═════ Source material
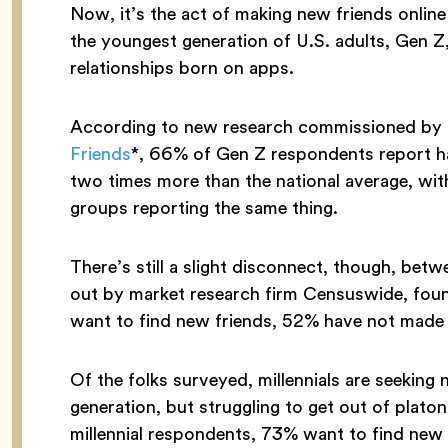
Now, it’s the act of making new friends onlin
the youngest generation of U.S. adults, Gen Z,
relationships born on apps.
According to new research commissioned by 
Friends
*, 66% of Gen Z respondents report hav
two times more than the national average, wi
groups reporting the same thing.
There’s still a slight disconnect, though, betw
out by market research firm Censuswide, foun
want to find new friends, 52% have not made a 
Of the folks surveyed, millennials are seeking
generation, but struggling to get out of platon
millennial respondents, 73% want to find new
══════════
▸ What the task asks:
With all pictures omitted, repeat every record above word for word.

▸ Answer to this task:
Now, it’s the act of making new friends onlin
the youngest generation of U.S. adults, Gen Z,
relationships born on apps.
According to new research commissioned by 
Friends
*, 66% of Gen Z respondents report hav
two times more than the national average, wi
groups reporting the same thing.
There’s still a slight disconnect, though, betw
out by market research firm Censuswide, foun
want to find new friends, 52% have not made a 
Of the folks surveyed, millennials are seeking
generation, but struggling to get out of platon
millennial respondents, 73% want to find new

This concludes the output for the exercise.